What do the lines say from the one containing "The image size" to the end of the records? Restate them word for word, and only those.

[Recorded data]

--

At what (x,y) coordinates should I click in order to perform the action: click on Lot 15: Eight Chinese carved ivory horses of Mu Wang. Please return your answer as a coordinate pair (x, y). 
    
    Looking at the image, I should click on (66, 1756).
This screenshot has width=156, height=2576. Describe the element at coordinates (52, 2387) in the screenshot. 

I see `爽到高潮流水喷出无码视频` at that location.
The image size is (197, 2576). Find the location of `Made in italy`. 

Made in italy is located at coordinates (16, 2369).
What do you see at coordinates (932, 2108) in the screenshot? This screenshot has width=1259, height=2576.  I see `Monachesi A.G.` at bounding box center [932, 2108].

--

**Worked solution:**
The image size is (197, 2576). Find the location of `Made in italy`. 

Made in italy is located at coordinates (16, 2369).
What do you see at coordinates (932, 2108) in the screenshot? This screenshot has width=1259, height=2576.  I see `Monachesi A.G.` at bounding box center [932, 2108].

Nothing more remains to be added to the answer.